● **DATASET RECORDS**:
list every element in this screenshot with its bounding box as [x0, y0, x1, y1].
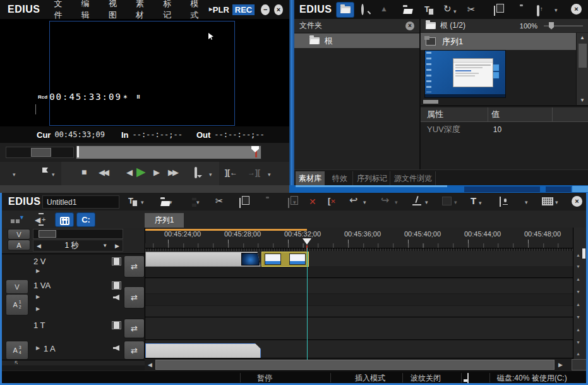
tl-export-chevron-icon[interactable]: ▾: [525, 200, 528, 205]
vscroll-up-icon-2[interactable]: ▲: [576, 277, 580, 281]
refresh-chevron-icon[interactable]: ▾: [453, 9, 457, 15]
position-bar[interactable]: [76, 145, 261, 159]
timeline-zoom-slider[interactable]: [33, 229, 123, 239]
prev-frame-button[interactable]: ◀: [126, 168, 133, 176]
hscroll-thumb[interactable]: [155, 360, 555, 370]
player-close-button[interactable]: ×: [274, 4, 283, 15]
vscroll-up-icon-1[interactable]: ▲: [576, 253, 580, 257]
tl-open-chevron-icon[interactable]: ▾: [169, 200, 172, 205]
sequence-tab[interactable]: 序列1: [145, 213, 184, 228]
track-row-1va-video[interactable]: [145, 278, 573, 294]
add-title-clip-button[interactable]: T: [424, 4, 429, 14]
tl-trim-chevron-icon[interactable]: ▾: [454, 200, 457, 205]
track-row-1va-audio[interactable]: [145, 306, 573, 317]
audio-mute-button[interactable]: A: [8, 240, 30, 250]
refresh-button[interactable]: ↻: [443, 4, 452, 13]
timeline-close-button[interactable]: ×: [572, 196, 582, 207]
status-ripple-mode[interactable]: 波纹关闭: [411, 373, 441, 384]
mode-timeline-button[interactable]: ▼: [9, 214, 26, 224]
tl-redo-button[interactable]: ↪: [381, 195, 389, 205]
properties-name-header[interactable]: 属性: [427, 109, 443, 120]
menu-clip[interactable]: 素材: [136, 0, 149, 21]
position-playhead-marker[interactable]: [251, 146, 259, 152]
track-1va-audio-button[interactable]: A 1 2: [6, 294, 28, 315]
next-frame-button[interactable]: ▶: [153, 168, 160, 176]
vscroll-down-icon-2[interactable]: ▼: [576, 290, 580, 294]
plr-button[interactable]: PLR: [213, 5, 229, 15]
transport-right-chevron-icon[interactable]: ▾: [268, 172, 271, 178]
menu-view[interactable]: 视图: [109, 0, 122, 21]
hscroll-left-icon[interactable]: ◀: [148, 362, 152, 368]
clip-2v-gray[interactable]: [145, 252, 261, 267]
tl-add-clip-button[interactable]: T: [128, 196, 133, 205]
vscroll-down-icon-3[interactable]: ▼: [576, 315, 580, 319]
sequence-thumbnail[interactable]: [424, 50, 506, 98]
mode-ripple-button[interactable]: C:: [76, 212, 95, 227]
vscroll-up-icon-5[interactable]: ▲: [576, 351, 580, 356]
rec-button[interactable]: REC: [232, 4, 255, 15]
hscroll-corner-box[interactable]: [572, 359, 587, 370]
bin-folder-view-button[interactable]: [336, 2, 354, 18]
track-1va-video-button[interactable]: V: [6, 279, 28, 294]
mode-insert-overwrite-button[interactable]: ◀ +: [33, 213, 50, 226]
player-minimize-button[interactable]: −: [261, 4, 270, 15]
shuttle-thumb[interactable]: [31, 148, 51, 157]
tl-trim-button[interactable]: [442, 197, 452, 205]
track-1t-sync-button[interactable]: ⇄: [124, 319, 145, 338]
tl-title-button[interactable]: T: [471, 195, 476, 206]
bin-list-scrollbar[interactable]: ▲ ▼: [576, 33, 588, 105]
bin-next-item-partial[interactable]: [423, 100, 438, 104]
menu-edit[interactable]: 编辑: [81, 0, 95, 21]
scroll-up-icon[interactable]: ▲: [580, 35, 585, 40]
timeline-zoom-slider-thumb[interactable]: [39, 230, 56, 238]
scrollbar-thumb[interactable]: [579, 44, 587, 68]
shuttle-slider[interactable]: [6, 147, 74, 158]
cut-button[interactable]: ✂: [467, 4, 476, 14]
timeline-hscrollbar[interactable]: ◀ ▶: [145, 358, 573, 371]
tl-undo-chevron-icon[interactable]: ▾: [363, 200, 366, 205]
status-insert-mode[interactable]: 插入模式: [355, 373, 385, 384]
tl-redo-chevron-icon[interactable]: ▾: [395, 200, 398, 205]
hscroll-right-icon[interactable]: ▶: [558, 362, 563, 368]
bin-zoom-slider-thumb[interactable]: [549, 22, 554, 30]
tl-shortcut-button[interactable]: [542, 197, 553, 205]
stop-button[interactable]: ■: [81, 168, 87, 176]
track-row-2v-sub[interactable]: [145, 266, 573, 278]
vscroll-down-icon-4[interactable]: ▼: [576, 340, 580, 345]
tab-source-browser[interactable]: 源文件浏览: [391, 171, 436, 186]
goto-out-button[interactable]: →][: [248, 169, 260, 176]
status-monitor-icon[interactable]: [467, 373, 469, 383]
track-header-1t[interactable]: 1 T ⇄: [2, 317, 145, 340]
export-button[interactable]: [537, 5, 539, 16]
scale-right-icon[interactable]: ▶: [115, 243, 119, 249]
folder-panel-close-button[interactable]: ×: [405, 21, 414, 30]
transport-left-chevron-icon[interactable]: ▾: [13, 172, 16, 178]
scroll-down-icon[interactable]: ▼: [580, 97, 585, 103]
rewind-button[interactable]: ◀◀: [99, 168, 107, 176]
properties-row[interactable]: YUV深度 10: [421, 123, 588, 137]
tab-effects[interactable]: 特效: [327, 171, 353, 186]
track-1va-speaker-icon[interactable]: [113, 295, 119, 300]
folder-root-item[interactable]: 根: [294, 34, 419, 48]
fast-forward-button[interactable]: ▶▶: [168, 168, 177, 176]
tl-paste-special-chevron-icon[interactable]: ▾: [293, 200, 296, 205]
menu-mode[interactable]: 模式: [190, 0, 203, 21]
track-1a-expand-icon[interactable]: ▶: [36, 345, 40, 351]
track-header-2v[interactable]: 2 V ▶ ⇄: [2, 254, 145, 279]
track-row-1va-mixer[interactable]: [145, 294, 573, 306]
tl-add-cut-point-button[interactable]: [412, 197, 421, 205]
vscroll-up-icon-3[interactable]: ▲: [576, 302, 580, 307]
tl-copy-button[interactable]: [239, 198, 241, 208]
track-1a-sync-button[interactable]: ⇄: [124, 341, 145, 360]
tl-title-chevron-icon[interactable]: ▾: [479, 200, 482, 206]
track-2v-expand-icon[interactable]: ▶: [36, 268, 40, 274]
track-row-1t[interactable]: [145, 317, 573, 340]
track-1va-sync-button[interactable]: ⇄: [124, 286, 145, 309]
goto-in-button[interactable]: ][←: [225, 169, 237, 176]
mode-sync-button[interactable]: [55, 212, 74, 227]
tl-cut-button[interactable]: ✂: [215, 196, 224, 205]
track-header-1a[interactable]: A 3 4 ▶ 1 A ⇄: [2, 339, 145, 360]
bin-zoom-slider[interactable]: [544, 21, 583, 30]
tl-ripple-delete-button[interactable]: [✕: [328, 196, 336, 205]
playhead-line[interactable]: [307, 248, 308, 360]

● **WHAT THE TASK REQUIRES**:
Your reply should restate the data above word for word and contain no pictures.

● **EXPECTED OUTPUT**:
list every element in this screenshot with its bounding box as [x0, y0, x1, y1].
tl-export-chevron-icon[interactable]: ▾: [525, 200, 528, 205]
vscroll-up-icon-2[interactable]: ▲: [576, 277, 580, 281]
refresh-chevron-icon[interactable]: ▾: [453, 9, 457, 15]
position-bar[interactable]: [76, 145, 261, 159]
timeline-zoom-slider[interactable]: [33, 229, 123, 239]
prev-frame-button[interactable]: ◀: [126, 168, 133, 176]
hscroll-thumb[interactable]: [155, 360, 555, 370]
player-close-button[interactable]: ×: [274, 4, 283, 15]
vscroll-up-icon-1[interactable]: ▲: [576, 253, 580, 257]
tl-open-chevron-icon[interactable]: ▾: [169, 200, 172, 205]
sequence-tab[interactable]: 序列1: [145, 213, 184, 228]
track-row-1va-video[interactable]: [145, 278, 573, 294]
add-title-clip-button[interactable]: T: [424, 4, 429, 14]
tl-trim-chevron-icon[interactable]: ▾: [454, 200, 457, 205]
track-row-1va-audio[interactable]: [145, 306, 573, 317]
audio-mute-button[interactable]: A: [8, 240, 30, 250]
refresh-button[interactable]: ↻: [443, 4, 452, 13]
timeline-close-button[interactable]: ×: [572, 196, 582, 207]
status-ripple-mode[interactable]: 波纹关闭: [411, 373, 441, 384]
mode-timeline-button[interactable]: ▼: [9, 214, 26, 224]
tl-redo-button[interactable]: ↪: [381, 195, 389, 205]
properties-name-header[interactable]: 属性: [427, 109, 443, 120]
menu-clip[interactable]: 素材: [136, 0, 149, 21]
position-playhead-marker[interactable]: [251, 146, 259, 152]
track-1va-audio-button[interactable]: A 1 2: [6, 294, 28, 315]
next-frame-button[interactable]: ▶: [153, 168, 160, 176]
vscroll-down-icon-2[interactable]: ▼: [576, 290, 580, 294]
plr-button[interactable]: PLR: [213, 5, 229, 15]
transport-right-chevron-icon[interactable]: ▾: [268, 172, 271, 178]
menu-view[interactable]: 视图: [109, 0, 122, 21]
hscroll-left-icon[interactable]: ◀: [148, 362, 152, 368]
clip-2v-gray[interactable]: [145, 252, 261, 267]
tl-add-clip-button[interactable]: T: [128, 196, 133, 205]
vscroll-down-icon-3[interactable]: ▼: [576, 315, 580, 319]
sequence-thumbnail[interactable]: [424, 50, 506, 98]
mode-ripple-button[interactable]: C:: [76, 212, 95, 227]
vscroll-up-icon-5[interactable]: ▲: [576, 351, 580, 356]
rec-button[interactable]: REC: [232, 4, 255, 15]
hscroll-corner-box[interactable]: [572, 359, 587, 370]
bin-folder-view-button[interactable]: [336, 2, 354, 18]
track-1va-video-button[interactable]: V: [6, 279, 28, 294]
mode-insert-overwrite-button[interactable]: ◀ +: [33, 213, 50, 226]
player-minimize-button[interactable]: −: [261, 4, 270, 15]
shuttle-thumb[interactable]: [31, 148, 51, 157]
tl-trim-button[interactable]: [442, 197, 452, 205]
track-1t-sync-button[interactable]: ⇄: [124, 319, 145, 338]
tl-title-button[interactable]: T: [471, 195, 476, 206]
bin-list-scrollbar[interactable]: ▲ ▼: [576, 33, 588, 105]
bin-next-item-partial[interactable]: [423, 100, 438, 104]
menu-edit[interactable]: 编辑: [81, 0, 95, 21]
scroll-up-icon[interactable]: ▲: [580, 35, 585, 40]
timeline-zoom-slider-thumb[interactable]: [39, 230, 56, 238]
scrollbar-thumb[interactable]: [579, 44, 587, 68]
shuttle-slider[interactable]: [6, 147, 74, 158]
cut-button[interactable]: ✂: [467, 4, 476, 14]
timeline-hscrollbar[interactable]: ◀ ▶: [145, 358, 573, 371]
tl-undo-chevron-icon[interactable]: ▾: [363, 200, 366, 205]
status-insert-mode[interactable]: 插入模式: [355, 373, 385, 384]
tl-redo-chevron-icon[interactable]: ▾: [395, 200, 398, 205]
hscroll-right-icon[interactable]: ▶: [558, 362, 563, 368]
bin-zoom-slider-thumb[interactable]: [549, 22, 554, 30]
tl-shortcut-button[interactable]: [542, 197, 553, 205]
stop-button[interactable]: ■: [81, 168, 87, 176]
track-row-2v-sub[interactable]: [145, 266, 573, 278]
vscroll-down-icon-4[interactable]: ▼: [576, 340, 580, 345]
tab-source-browser[interactable]: 源文件浏览: [391, 171, 436, 186]
goto-out-button[interactable]: →][: [248, 169, 260, 176]
status-monitor-icon[interactable]: [467, 373, 469, 383]
track-header-1t[interactable]: 1 T ⇄: [2, 317, 145, 340]
export-button[interactable]: [537, 5, 539, 16]
scale-right-icon[interactable]: ▶: [115, 243, 119, 249]
folder-panel-close-button[interactable]: ×: [405, 21, 414, 30]
transport-left-chevron-icon[interactable]: ▾: [13, 172, 16, 178]
scroll-down-icon[interactable]: ▼: [580, 97, 585, 103]
rewind-button[interactable]: ◀◀: [99, 168, 107, 176]
properties-row[interactable]: YUV深度 10: [421, 123, 588, 137]
tab-effects[interactable]: 特效: [327, 171, 353, 186]
track-1va-speaker-icon[interactable]: [113, 295, 119, 300]
folder-root-item[interactable]: 根: [294, 34, 419, 48]
fast-forward-button[interactable]: ▶▶: [168, 168, 177, 176]
tl-paste-special-chevron-icon[interactable]: ▾: [293, 200, 296, 205]
menu-mode[interactable]: 模式: [190, 0, 203, 21]
track-1a-expand-icon[interactable]: ▶: [36, 345, 40, 351]
track-header-2v[interactable]: 2 V ▶ ⇄: [2, 254, 145, 279]
track-row-1va-mixer[interactable]: [145, 294, 573, 306]
tl-add-cut-point-button[interactable]: [412, 197, 421, 205]
vscroll-up-icon-3[interactable]: ▲: [576, 302, 580, 307]
tl-copy-button[interactable]: [239, 198, 241, 208]
track-1a-sync-button[interactable]: ⇄: [124, 341, 145, 360]
tl-title-chevron-icon[interactable]: ▾: [479, 200, 482, 206]
track-2v-expand-icon[interactable]: ▶: [36, 268, 40, 274]
track-row-1t[interactable]: [145, 317, 573, 340]
track-1va-sync-button[interactable]: ⇄: [124, 286, 145, 309]
goto-in-button[interactable]: ][←: [225, 169, 237, 176]
mode-sync-button[interactable]: [55, 212, 74, 227]
tl-cut-button[interactable]: ✂: [215, 196, 224, 205]
track-header-1a[interactable]: A 3 4 ▶ 1 A ⇄: [2, 339, 145, 360]
bin-zoom-slider[interactable]: [544, 21, 583, 30]
tl-ripple-delete-button[interactable]: [✕: [328, 196, 336, 205]
playhead-line[interactable]: [307, 248, 308, 360]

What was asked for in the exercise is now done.